> **ABOUT THIS EXERCISE**
The expected output is a verbatim reprint of the lines from the beginning of the data that follows through the line that contains "руководителем станет нынешний заместитель".

AVAILABLE DATA START

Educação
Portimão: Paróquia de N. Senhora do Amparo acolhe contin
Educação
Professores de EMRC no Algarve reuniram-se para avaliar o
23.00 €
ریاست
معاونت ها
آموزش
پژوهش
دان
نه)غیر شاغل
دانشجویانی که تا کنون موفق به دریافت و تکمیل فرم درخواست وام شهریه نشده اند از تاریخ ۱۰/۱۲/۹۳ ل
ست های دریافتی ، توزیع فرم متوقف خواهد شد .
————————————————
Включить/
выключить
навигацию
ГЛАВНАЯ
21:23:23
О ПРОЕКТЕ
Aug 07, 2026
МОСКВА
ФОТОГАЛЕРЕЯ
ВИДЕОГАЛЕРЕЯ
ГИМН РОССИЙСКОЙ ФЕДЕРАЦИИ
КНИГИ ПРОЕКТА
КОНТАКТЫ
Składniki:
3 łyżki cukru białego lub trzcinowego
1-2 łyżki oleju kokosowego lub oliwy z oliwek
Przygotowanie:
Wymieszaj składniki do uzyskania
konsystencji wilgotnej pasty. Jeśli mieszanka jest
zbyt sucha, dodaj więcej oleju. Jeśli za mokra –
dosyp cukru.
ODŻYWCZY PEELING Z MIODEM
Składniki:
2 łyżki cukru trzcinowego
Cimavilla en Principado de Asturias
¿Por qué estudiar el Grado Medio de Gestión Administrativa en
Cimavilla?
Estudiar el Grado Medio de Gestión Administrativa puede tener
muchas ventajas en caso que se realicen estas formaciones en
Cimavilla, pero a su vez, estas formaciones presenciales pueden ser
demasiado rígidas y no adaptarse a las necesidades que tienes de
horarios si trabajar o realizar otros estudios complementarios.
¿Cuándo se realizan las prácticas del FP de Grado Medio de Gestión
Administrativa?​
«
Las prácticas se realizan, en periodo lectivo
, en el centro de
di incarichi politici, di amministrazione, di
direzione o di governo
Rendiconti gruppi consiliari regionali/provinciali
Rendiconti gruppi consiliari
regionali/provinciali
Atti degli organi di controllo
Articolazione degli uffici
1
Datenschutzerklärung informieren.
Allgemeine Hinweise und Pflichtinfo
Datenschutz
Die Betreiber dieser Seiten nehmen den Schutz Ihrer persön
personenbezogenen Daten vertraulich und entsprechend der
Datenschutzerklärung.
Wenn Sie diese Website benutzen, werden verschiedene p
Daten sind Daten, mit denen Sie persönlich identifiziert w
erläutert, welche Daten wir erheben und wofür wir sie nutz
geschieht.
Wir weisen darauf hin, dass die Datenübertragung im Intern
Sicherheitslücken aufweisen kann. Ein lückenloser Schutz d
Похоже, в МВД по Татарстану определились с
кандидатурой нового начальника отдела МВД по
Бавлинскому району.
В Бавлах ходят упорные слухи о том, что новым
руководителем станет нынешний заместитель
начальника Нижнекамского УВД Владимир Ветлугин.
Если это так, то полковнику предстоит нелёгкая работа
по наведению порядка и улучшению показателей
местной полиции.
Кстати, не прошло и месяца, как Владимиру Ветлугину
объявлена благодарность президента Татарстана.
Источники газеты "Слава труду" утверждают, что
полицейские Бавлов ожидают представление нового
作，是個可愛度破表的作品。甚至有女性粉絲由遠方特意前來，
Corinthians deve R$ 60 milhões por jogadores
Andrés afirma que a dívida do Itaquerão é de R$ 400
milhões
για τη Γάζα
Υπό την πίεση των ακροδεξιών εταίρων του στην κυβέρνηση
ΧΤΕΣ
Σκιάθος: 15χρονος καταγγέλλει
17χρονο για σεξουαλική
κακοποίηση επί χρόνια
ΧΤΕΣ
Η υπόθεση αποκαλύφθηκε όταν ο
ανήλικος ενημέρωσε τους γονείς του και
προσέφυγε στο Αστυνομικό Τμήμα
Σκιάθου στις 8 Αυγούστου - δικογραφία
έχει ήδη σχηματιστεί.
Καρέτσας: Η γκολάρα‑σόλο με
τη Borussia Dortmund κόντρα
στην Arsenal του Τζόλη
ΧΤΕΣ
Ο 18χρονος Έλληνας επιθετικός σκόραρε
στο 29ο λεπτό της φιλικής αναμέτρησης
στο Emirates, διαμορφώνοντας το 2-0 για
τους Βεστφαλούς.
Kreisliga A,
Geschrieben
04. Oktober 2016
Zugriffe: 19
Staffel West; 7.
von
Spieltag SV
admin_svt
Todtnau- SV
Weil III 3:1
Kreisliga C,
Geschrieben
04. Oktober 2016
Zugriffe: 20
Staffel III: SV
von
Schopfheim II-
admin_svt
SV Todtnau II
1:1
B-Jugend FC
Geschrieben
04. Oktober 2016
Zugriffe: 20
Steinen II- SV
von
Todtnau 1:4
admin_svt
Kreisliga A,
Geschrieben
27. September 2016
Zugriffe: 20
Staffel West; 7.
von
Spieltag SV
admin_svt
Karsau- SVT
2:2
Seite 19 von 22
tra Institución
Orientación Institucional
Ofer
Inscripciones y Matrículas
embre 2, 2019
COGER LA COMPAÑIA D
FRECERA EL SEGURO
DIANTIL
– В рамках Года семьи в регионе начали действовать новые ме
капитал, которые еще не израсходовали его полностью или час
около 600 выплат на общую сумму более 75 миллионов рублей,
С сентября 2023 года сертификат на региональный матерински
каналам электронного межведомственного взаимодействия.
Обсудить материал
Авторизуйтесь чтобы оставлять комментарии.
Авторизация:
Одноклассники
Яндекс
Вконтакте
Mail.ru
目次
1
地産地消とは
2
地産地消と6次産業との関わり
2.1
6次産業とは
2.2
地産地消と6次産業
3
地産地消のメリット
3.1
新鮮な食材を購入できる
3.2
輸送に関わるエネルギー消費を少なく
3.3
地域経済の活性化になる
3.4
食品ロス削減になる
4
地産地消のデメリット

AVAILABLE DATA END

> **SOLUTION TO THIS TASK**
Educação
Portimão: Paróquia de N. Senhora do Amparo acolhe contin
Educação
Professores de EMRC no Algarve reuniram-se para avaliar o
23.00 €
ریاست
معاونت ها
آموزش
پژوهش
دان
نه)غیر شاغل
دانشجویانی که تا کنون موفق به دریافت و تکمیل فرم درخواست وام شهریه نشده اند از تاریخ ۱۰/۱۲/۹۳ ل
ست های دریافتی ، توزیع فرم متوقف خواهد شد .
————————————————
Включить/
выключить
навигацию
ГЛАВНАЯ
21:23:23
О ПРОЕКТЕ
Aug 07, 2026
МОСКВА
ФОТОГАЛЕРЕЯ
ВИДЕОГАЛЕРЕЯ
ГИМН РОССИЙСКОЙ ФЕДЕРАЦИИ
КНИГИ ПРОЕКТА
КОНТАКТЫ
Składniki:
3 łyżki cukru białego lub trzcinowego
1-2 łyżki oleju kokosowego lub oliwy z oliwek
Przygotowanie:
Wymieszaj składniki do uzyskania
konsystencji wilgotnej pasty. Jeśli mieszanka jest
zbyt sucha, dodaj więcej oleju. Jeśli za mokra –
dosyp cukru.
ODŻYWCZY PEELING Z MIODEM
Składniki:
2 łyżki cukru trzcinowego
Cimavilla en Principado de Asturias
¿Por qué estudiar el Grado Medio de Gestión Administrativa en
Cimavilla?
Estudiar el Grado Medio de Gestión Administrativa puede tener
muchas ventajas en caso que se realicen estas formaciones en
Cimavilla, pero a su vez, estas formaciones presenciales pueden ser
demasiado rígidas y no adaptarse a las necesidades que tienes de
horarios si trabajar o realizar otros estudios complementarios.
¿Cuándo se realizan las prácticas del FP de Grado Medio de Gestión
Administrativa?​
«
Las prácticas se realizan, en periodo lectivo
, en el centro de
di incarichi politici, di amministrazione, di
direzione o di governo
Rendiconti gruppi consiliari regionali/provinciali
Rendiconti gruppi consiliari
regionali/provinciali
Atti degli organi di controllo
Articolazione degli uffici
1
Datenschutzerklärung informieren.
Allgemeine Hinweise und Pflichtinfo
Datenschutz
Die Betreiber dieser Seiten nehmen den Schutz Ihrer persön
personenbezogenen Daten vertraulich und entsprechend der
Datenschutzerklärung.
Wenn Sie diese Website benutzen, werden verschiedene p
Daten sind Daten, mit denen Sie persönlich identifiziert w
erläutert, welche Daten wir erheben und wofür wir sie nutz
geschieht.
Wir weisen darauf hin, dass die Datenübertragung im Intern
Sicherheitslücken aufweisen kann. Ein lückenloser Schutz d
Похоже, в МВД по Татарстану определились с
кандидатурой нового начальника отдела МВД по
Бавлинскому району.
В Бавлах ходят упорные слухи о том, что новым
руководителем станет нынешний заместитель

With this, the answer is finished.